How do you get the range of antigen receptors that are possible?

A

recombination-activation genes (RAG) will choose some region of Variable regions and then add some extra sequences of nucleotides and then take some of the genome and toss out and then get a random sequence for the production of the receptor

39
Q

how is the education of B and T cells different?

A

B cells: Negative selection only (kill B cells with receptors that see self antigens) T cells: Positive (allow cells to live if the TCR sees MHC, otherwise die) AND Negative selection (Kill T cells with receptors that see self-antigens)

40
Q

what would happen if you were born without RAG proteins?

A

severe combined immunodifficiencies becasue of no T or B cells

41
Q

what if immune cells go out to the periphery and don’t ever see antigens?

A

become inactive (anergy)

42
Q

what are thymus-independent antigens?

A

they are antigens that can be bound to sIg internalize, processed, and displayed on MHC class 2 and some antigen can then stimulate B cell response at this point without involvement of T cells.

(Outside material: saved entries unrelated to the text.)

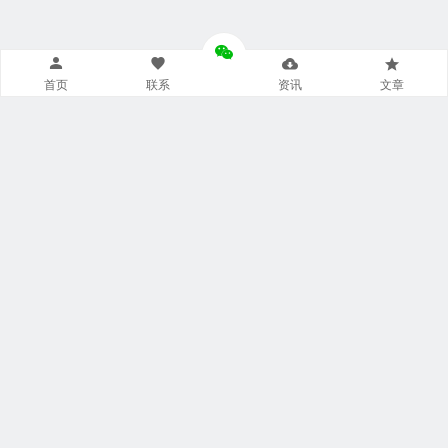
首页
联系
资讯
文章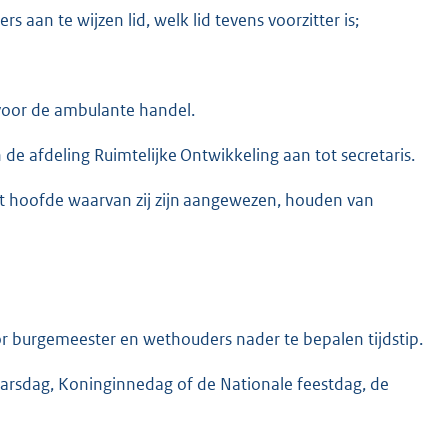
aan te wijzen lid, welk lid tevens voorzitter is;
voor de ambulante handel.
 afdeling Ruimtelijke Ontwikkeling aan tot secretaris.
t hoofde waarvan zij zijn aangewezen, houden van
 burgemeester en wethouders nader te bepalen tijdstip.
rsdag, Koninginnedag of de Nationale feestdag, de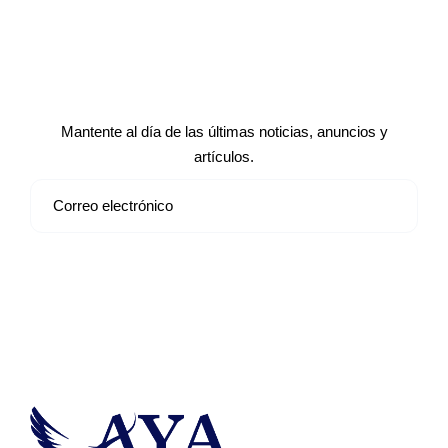
Suscríbete a nuestro boletín de
noticias
Mantente al día de las últimas noticias, anuncios y
artículos.
Suscribirse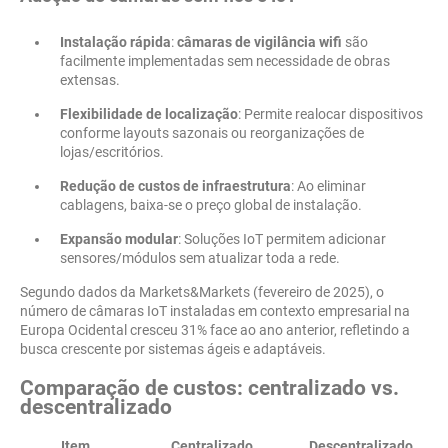
Instalação rápida
:
câmaras de vigilância wifi
são
facilmente implementadas sem necessidade de obras
extensas.
Flexibilidade de localização
: Permite realocar dispositivos
conforme layouts sazonais ou reorganizações de
lojas/escritórios.
Redução de custos de infraestrutura
: Ao eliminar
cablagens, baixa-se o preço global de instalação.
Expansão modular
: Soluções IoT permitem adicionar
sensores/módulos sem atualizar toda a rede.
Segundo dados da Markets&Markets (fevereiro de 2025), o
número de câmaras IoT instaladas em contexto empresarial na
Europa Ocidental cresceu 31% face ao ano anterior, refletindo a
busca crescente por sistemas ágeis e adaptáveis.
Comparação de custos: centralizado vs.
descentralizado
Item
Centralizado
Descentralizado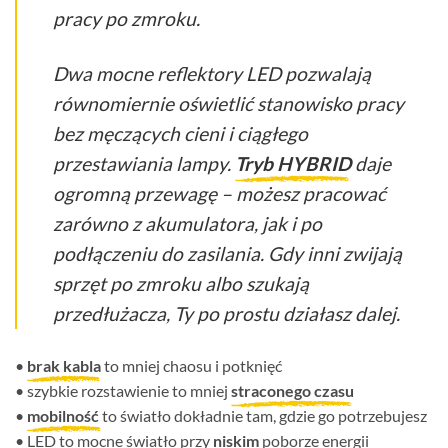
pracy po zmroku.
Dwa mocne reflektory LED pozwalają
równomiernie oświetlić stanowisko pracy
bez męczących cieni i ciągłego
przestawiania lampy.
Tryb HYBRID
daje
ogromną przewagę – możesz pracować
zarówno z akumulatora, jak i po
podłączeniu do zasilania. Gdy inni zwijają
sprzęt po zmroku albo szukają
przedłużacza, Ty po prostu działasz dalej.
•
brak kabla
to mniej chaosu i potknięć
• szybkie rozstawienie to mniej
straconego czasu
•
mobilność
to światło dokładnie tam, gdzie go potrzebujesz
• LED to mocne światło przy
niskim
poborze energii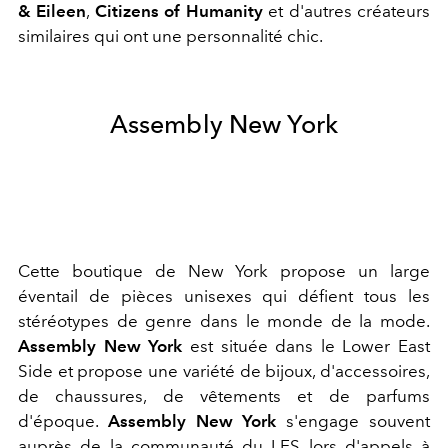
& Eileen
,
Citizens of Humanity
et d'autres créateurs
similaires qui ont une personnalité chic.
Assembly New York
Cette boutique de New York propose un large
éventail de pièces unisexes qui défient tous les
stéréotypes de genre dans le monde de la mode.
Assembly New York
est située dans le Lower East
Side et propose une variété de bijoux, d'accessoires,
de chaussures, de vêtements et de parfums
d'époque.
Assembly New York
s'engage souvent
auprès de la communauté du LES lors d'appels à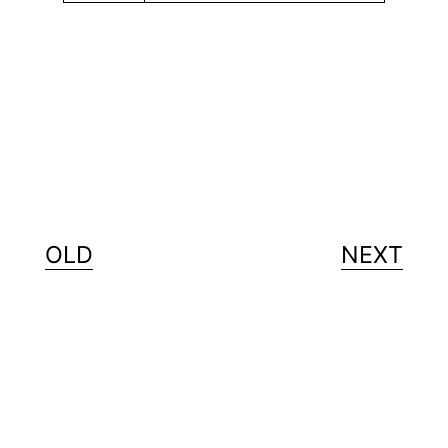
OLD
NEXT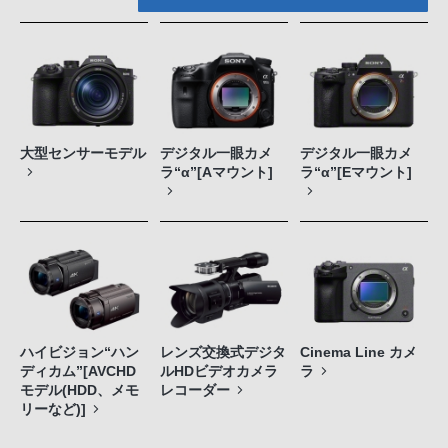
大型センサーモデル
デジタル一眼カメ
デジタル一眼カメ
ラ“α”[Aマウント]
ラ“α”[Eマウント]
ハイビジョン“ハン
レンズ交換式デジタ
Cinema Line カメ
ディカム”[AVCHD
ルHDビデオカメラ
ラ
モデル(HDD、メモ
レコーダー
リーなど)]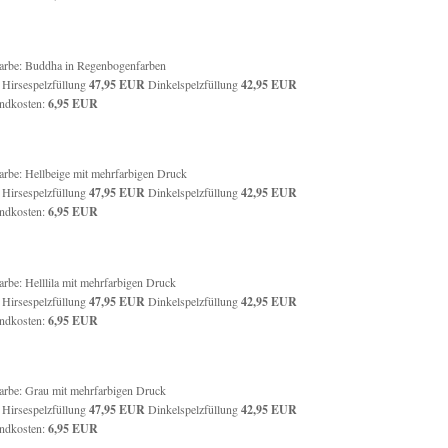
farbe: Buddha in Regenbogenfarben
: Hirsespelzfüllung
47,95 EUR
Dinkelspelzfüllung
42,95 EUR
ndkosten:
6,95 EUR
farbe: Hellbeige mit mehrfarbigen Druck
: Hirsespelzfüllung
47,95 EUR
Dinkelspelzfüllung
42,95 EUR
ndkosten:
6,95 EUR
farbe: Helllila mit mehrfarbigen Druck
: Hirsespelzfüllung
47,95 EUR
Dinkelspelzfüllung
42,95
EUR
ndkosten:
6,95 EUR
farbe: Grau mit mehrfarbigen Druck
: Hirsespelzfüllung
47,95 EUR
Dinkelspelzfüllung
42,95
EUR
ndkosten:
6,95 EUR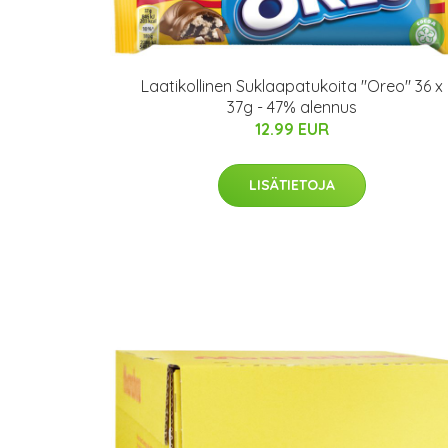
Laatikollinen Suklaapatukoita "Oreo" 36 x
37g - 47% alennus
12.99 EUR
LISÄTIETOJA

IgM is secreted but often for a limited time only

43
Q

what is the normal (thymus dependent) route of stimulating B cells?

A

Antigen bind to sIg, internalize, process, shown on MHC class 2 for first signal to B-cells. B-cell express CD40, Th cell forms cognate pair with B cell and its TCR sees an antigen peptide with high affinity, it expresses CD40L, a membrane boound cytokine that binds CD40. that, plus a release and binding of cytokines provide the second activation signal. “two handshake mode”

44
Q

Summary of adaptive immune system activation (B-cells)

A

Dendritic cell present to Th and B cells, (the Th cell have the CD28/B7 handshake to activate). then the Th cell will interact with the B cell that has already seen the same antigen (first B-cell handshake with antigen) and interacts with the CD40L/CD40 handshake (second handshake) and fully activate the B cell.

45
Q

IgM

A

first secreted; but will switch if there is more infection

46
Q

IgA

A

secreted across mucosal membrane of gut tears airway etc.

47
Q

IgG

A

abundant and soluble

48
Q

IgE

A

on mast cells and basophils to recognize infection!

49
Q

where do we further mutate and get better and better anti-bodies from the B-cells?

A

Germinal centers, isotype switching !!

50
Q

benefit of additional mutations and isotype switching

A

IgM is first antibody made against infecting pathogen: then somatic hypermution seletc for antibodies that bind more tightly to the pathogen; then swithching antibody isotype to igG allows dilivery of the pathogen to phagocytes.

51
Q

how do babies get immune system and how does it change after birth?

A

maternal Ig molecules from the mother through the placenta that persist for about six months. They make IgM at first and then at six month to year they start build up thier own immune system.

52
Q

How do we get IgA protection in the gut?

A

IgA secreting cell in the lamina propria gives IgA and that is given to the basal side of epithelium and that is receptor mediated mediated endocytosis, and transported to apical face, and receptor cleaved and IgA is bound to mucus!

53
Q

Mast cells use AB but how?

A

mast cells take IgE and bind to the surface of themselves and then the IgE on the surface bind bacteria and cause the cell to release histamine very quickly! this is a rapid response that can be associated with allergies.